Chain-Walking Polymerization of Linear Internal Octenes Catalyzed by α-Diimine Nickel Complexes
journal contributionposted on 26.04.2018, 12:20 by Fuzhou Wang, Ryo Tanaka, Qingshan Li, Yuushou Nakayama, Takeshi Shiono
The chain-walking polymerization of linear internal alkenes (i.e., trans-2-, 3-, and 4-octenes) using α-diimine nickel catalysts activated with modified methylaluminoxane (MMAO) was studied in comparison with the corresponding terminal alkene polymerization.
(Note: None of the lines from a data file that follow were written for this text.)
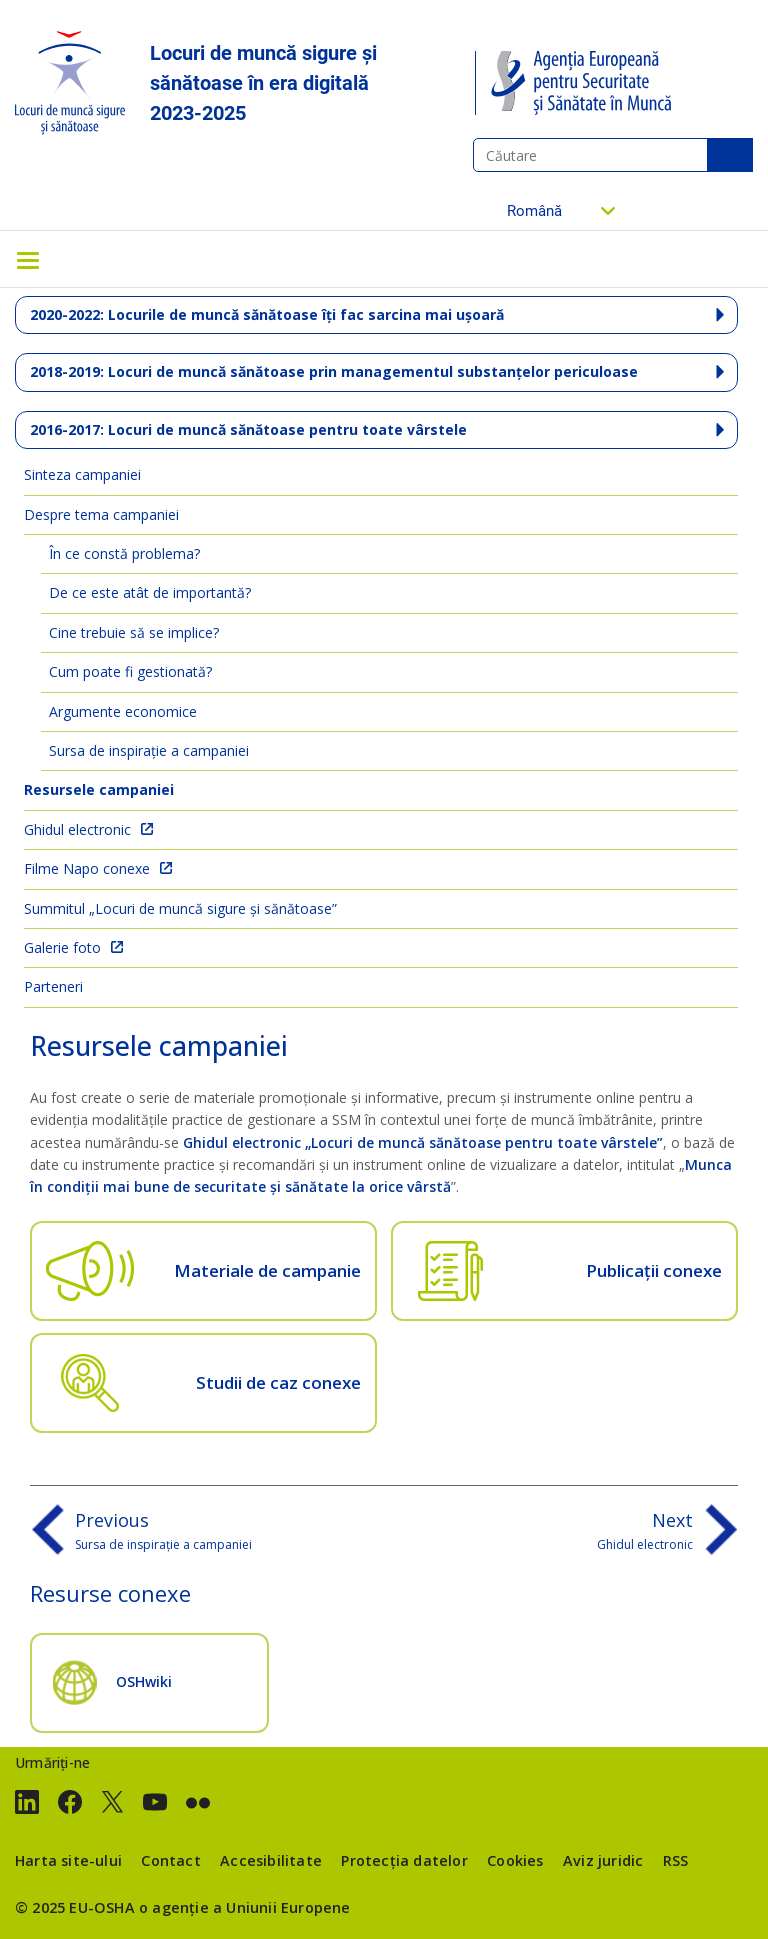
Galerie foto (62, 947)
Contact (170, 1860)
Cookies (515, 1860)
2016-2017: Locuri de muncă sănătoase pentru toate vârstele (248, 429)
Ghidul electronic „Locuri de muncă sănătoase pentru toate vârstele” (423, 1142)
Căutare (730, 155)
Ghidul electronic (77, 829)
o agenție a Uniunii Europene (245, 1907)
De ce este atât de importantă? (150, 592)
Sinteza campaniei (82, 474)
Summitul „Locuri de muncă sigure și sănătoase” (180, 908)
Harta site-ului (68, 1860)
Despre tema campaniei (101, 514)
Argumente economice (123, 711)
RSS (676, 1860)
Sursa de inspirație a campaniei (149, 750)
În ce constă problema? (124, 553)
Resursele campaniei (99, 789)
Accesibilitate (271, 1860)
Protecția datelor (404, 1860)
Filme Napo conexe (87, 868)
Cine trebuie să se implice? (134, 632)
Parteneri (53, 986)
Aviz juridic (603, 1860)
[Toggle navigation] (28, 259)
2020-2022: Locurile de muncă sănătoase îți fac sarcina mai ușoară (267, 314)
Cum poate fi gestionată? (130, 671)
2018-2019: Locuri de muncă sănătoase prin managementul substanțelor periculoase (334, 371)
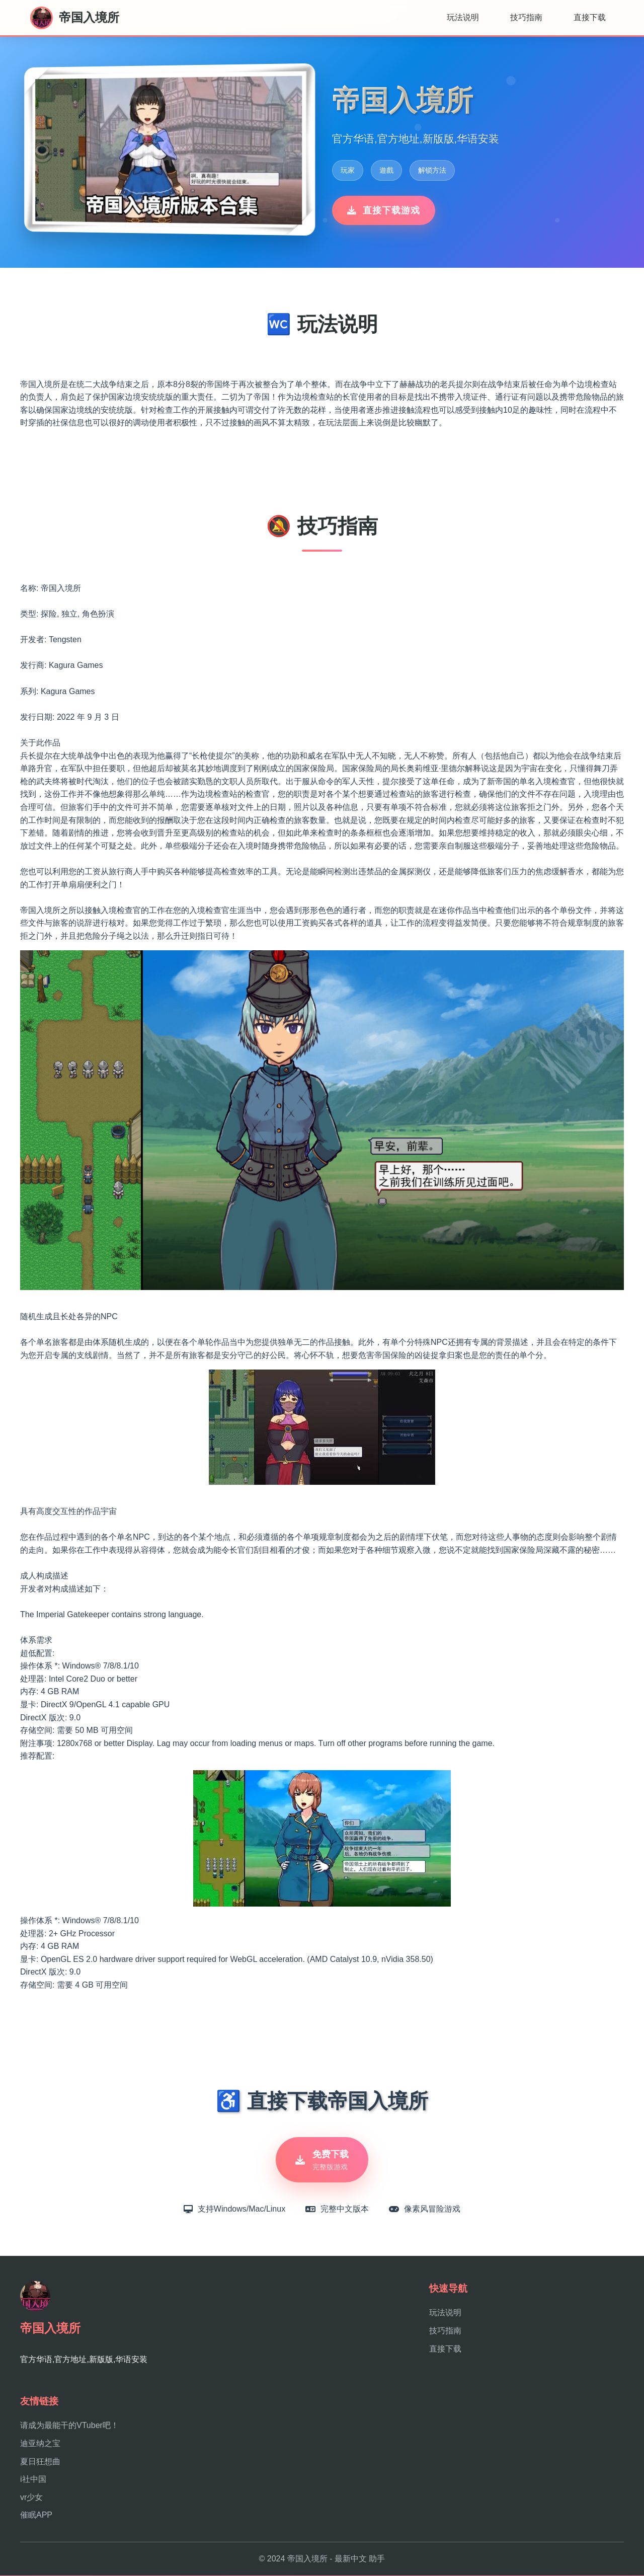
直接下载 (590, 17)
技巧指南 (526, 17)
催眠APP (36, 2516)
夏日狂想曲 (40, 2462)
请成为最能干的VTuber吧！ (69, 2426)
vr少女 (31, 2497)
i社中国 (33, 2479)
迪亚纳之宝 (40, 2444)
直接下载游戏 (383, 210)
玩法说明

The rates of polymerization were found to decrease in the following order: 1-octene > 4-octene ≥ 2-octene ≫ 3-octene. The obtained branched poly(2-octene)s and poly(4-octene)s with high molecular weight and Mw/Mn less than 2 were amorphous polymers with low glass transition temperature (Tg) of approximately −66 °C. At 0 °C, 4-octene polymerized in a living/controlled manner. The NMR analyses of the polymers showed that the chain-walking polymerization of 4-octene gave periodically branched polymers with the constant branching density, while that of 2-octene gave the polymer possessing fewer branches than the expected value due to monomer-isomerization. The (n+2),(n+3)- and (n+3),(n+2)-insertions of the internal (n+2)-alkene [CH3(CH2)nCHCH(CH2)mCH3] followed by chain-walking were confirmed by the 13C NMR analysis of the produced polymers.